Work task: Which lines hold the string "cookies"? Copy each of them from the material below.

Task data:

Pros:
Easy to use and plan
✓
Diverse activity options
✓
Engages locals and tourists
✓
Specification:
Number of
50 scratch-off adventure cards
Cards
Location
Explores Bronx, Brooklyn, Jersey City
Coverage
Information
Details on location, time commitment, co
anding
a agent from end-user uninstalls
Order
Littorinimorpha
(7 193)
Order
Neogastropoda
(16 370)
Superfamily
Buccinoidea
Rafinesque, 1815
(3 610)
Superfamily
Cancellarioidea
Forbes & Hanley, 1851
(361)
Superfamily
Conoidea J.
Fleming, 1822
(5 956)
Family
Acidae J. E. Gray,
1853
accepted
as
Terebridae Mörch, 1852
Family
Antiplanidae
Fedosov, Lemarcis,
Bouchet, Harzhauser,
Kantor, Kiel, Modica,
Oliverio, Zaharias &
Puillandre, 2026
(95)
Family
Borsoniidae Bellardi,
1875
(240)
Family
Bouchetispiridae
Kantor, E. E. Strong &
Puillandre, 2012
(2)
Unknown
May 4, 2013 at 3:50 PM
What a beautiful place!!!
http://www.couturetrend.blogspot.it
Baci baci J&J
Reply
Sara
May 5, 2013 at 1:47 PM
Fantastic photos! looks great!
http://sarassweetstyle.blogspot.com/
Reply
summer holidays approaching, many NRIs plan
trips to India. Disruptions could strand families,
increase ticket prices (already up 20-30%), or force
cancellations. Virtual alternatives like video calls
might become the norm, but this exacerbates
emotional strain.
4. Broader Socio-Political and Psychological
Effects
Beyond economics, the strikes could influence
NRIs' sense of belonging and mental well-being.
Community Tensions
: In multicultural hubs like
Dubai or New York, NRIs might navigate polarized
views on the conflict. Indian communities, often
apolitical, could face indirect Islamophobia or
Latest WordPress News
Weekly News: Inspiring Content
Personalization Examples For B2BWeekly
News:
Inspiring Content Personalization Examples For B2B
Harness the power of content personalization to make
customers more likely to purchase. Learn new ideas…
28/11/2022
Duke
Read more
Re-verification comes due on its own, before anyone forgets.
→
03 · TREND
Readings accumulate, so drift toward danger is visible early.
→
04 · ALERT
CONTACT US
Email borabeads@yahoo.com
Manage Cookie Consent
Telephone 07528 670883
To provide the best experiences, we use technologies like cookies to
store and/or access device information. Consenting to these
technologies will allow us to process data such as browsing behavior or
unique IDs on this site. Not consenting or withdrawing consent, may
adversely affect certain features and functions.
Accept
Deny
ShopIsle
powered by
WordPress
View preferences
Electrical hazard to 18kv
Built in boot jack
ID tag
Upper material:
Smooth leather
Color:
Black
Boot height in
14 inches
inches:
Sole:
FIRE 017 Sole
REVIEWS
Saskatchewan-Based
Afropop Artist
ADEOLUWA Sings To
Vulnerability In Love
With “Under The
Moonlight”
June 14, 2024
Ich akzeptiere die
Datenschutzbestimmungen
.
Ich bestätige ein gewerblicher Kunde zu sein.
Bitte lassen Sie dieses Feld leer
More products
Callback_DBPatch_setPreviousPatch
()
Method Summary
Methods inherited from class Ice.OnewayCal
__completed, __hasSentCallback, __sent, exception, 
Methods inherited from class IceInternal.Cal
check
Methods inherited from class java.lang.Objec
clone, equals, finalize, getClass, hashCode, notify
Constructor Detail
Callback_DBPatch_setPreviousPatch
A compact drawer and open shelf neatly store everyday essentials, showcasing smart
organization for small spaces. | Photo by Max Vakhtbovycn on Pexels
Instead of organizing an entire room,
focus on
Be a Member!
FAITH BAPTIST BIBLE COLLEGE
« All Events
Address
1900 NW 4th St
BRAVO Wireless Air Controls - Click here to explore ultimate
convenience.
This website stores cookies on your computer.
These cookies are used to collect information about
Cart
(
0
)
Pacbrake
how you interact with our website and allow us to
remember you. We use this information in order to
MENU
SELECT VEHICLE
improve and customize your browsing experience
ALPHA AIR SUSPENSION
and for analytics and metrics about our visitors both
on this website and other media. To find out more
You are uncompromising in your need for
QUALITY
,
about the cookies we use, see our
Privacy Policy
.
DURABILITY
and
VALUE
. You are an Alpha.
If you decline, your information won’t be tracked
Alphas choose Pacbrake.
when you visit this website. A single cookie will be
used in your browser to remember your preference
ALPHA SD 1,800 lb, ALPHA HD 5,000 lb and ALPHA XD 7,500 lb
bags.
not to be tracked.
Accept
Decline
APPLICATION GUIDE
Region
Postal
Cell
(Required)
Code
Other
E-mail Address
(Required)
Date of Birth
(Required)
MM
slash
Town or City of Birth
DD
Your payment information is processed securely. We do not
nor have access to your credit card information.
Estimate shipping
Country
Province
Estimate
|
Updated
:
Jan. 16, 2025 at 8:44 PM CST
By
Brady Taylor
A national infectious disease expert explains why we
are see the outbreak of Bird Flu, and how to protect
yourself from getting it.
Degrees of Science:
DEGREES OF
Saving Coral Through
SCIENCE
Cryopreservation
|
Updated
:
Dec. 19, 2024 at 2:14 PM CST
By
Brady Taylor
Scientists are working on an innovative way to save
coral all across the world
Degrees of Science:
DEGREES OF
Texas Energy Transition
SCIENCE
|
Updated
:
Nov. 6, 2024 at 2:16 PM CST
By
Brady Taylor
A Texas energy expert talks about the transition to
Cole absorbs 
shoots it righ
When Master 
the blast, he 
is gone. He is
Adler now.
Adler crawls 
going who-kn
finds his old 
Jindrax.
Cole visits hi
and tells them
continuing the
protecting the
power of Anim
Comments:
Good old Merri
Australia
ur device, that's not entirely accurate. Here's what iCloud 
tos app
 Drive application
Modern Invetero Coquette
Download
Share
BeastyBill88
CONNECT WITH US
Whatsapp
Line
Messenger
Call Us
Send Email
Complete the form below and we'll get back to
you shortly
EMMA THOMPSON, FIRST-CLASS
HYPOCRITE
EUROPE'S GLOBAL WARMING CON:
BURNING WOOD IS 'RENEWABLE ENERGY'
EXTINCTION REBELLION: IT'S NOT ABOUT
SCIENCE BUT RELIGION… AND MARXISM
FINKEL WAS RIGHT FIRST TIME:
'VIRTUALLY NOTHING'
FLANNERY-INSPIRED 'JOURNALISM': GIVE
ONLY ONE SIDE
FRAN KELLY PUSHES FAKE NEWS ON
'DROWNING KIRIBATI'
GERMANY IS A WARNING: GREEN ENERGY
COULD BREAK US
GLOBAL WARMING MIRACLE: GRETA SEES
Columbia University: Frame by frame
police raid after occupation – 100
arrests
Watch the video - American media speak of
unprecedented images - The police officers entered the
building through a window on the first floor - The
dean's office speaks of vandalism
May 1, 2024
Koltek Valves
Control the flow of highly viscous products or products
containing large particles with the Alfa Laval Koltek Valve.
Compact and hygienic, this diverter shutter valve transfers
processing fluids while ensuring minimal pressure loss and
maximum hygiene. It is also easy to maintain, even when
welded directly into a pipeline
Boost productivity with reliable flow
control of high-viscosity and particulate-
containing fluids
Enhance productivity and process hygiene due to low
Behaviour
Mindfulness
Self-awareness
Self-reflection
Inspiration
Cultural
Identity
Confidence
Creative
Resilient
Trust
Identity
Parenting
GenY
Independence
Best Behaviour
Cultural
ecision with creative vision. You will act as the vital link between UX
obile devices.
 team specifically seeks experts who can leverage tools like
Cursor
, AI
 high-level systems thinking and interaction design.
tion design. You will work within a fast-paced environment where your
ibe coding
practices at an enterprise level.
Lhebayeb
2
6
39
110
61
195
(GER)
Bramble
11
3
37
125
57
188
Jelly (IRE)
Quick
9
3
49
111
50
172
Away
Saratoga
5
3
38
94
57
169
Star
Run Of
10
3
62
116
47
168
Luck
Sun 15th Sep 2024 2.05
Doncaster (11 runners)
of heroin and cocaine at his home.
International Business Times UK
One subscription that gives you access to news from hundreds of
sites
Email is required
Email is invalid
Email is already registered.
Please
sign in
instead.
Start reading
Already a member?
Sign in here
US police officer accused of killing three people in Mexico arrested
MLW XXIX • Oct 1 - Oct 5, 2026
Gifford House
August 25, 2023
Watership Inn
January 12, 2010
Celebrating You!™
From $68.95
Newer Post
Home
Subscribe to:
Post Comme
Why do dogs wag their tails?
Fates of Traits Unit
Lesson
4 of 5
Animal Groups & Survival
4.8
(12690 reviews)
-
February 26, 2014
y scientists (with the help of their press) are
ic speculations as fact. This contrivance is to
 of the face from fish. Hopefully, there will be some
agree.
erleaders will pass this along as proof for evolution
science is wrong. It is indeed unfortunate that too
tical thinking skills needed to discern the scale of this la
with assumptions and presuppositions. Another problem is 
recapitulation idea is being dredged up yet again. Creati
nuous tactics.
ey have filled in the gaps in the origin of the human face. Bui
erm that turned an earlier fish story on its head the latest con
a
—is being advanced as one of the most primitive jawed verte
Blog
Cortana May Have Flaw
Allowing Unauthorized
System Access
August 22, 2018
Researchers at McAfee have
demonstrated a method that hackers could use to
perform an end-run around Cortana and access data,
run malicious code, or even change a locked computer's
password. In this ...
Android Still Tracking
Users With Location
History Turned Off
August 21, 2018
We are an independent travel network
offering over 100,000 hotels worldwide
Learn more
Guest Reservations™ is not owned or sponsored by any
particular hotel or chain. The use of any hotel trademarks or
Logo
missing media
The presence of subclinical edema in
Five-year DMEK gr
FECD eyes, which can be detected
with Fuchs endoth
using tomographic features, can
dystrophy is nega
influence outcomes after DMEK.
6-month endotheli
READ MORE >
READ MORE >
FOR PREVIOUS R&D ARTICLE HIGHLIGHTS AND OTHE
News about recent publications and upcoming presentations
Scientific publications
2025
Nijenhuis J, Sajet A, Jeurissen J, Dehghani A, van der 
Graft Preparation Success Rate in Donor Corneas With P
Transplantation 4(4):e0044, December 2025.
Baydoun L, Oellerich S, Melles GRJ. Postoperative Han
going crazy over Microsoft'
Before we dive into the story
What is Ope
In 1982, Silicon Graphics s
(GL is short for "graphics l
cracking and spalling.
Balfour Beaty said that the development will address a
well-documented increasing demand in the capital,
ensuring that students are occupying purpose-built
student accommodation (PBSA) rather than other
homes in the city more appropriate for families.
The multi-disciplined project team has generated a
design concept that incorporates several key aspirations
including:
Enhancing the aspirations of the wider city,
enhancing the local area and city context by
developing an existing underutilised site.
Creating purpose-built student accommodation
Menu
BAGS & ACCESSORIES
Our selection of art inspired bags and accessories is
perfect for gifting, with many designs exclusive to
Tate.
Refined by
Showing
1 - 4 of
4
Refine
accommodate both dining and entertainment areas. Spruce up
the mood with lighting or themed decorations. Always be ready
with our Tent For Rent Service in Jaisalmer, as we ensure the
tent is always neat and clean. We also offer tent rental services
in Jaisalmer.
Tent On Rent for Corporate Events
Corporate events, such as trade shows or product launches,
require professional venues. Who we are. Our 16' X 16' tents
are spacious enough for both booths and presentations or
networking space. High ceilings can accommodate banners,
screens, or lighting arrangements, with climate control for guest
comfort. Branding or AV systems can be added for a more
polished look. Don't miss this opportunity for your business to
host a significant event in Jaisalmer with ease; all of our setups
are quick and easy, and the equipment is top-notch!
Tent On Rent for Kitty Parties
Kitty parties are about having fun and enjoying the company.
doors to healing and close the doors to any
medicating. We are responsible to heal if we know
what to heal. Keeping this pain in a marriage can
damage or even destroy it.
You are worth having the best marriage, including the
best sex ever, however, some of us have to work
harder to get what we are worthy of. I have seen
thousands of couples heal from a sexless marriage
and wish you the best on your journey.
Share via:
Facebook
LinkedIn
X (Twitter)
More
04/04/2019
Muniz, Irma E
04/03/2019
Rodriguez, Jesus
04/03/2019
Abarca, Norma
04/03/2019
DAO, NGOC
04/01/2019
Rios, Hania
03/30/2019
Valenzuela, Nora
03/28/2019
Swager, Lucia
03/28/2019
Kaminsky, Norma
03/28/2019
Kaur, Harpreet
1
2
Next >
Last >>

Exercise solution:
To provide the best experiences, we use technologies like cookies to
This website stores cookies on your computer.
These cookies are used to collect information about
about the cookies we use, see our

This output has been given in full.